[Source information — start]

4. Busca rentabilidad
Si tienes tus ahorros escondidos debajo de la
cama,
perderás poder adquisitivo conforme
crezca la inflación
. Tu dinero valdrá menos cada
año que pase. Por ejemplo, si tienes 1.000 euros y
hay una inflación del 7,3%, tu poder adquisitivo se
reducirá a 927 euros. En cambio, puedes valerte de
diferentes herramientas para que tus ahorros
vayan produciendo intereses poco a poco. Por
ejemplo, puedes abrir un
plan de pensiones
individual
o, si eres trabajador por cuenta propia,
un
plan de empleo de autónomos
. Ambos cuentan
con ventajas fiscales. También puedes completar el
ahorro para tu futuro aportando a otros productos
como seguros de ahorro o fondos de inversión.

[Source information — finish]
[Source information — start]

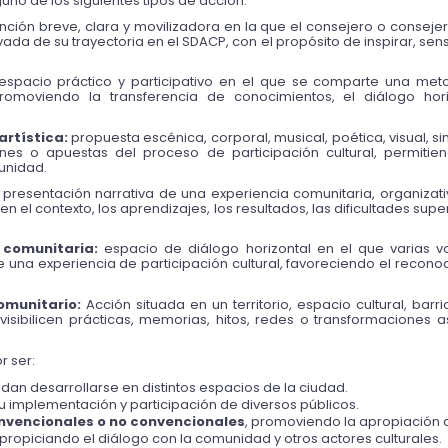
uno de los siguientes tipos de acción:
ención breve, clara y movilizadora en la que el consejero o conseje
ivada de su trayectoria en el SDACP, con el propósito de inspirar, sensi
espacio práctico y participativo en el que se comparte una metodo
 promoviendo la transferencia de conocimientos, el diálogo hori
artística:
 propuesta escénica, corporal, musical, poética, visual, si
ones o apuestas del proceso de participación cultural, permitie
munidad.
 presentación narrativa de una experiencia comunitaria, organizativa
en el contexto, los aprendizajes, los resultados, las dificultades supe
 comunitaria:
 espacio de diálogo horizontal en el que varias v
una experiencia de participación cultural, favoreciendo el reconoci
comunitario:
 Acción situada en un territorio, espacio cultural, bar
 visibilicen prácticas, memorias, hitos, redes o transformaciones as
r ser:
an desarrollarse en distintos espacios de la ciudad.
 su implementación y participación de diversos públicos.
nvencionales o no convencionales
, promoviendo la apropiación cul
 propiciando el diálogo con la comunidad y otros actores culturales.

[Source information — finish]
[Source information — start]

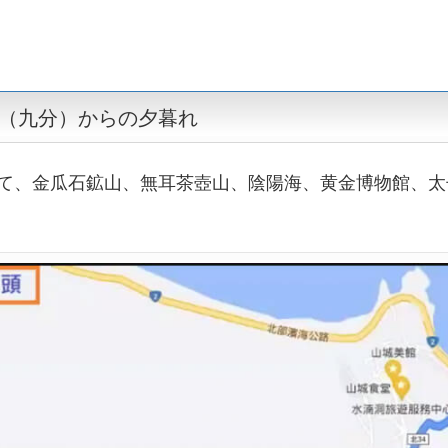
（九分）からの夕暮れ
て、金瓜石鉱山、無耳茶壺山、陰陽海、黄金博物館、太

[Source information — finish]

* Task statement: Lines to set down from above: the line with "4. Busca rentabilidad", the line with "como seguros de ahorro o fondos de inversión.", and every line between, each exactly as written.

* Finished task:
4. Busca rentabilidad
Si tienes tus ahorros escondidos debajo de la
cama,
perderás poder adquisitivo conforme
crezca la inflación
. Tu dinero valdrá menos cada
año que pase. Por ejemplo, si tienes 1.000 euros y
hay una inflación del 7,3%, tu poder adquisitivo se
reducirá a 927 euros. En cambio, puedes valerte de
diferentes herramientas para que tus ahorros
vayan produciendo intereses poco a poco. Por
ejemplo, puedes abrir un
plan de pensiones
individual
o, si eres trabajador por cuenta propia,
un
plan de empleo de autónomos
. Ambos cuentan
con ventajas fiscales. También puedes completar el
ahorro para tu futuro aportando a otros productos
como seguros de ahorro o fondos de inversión.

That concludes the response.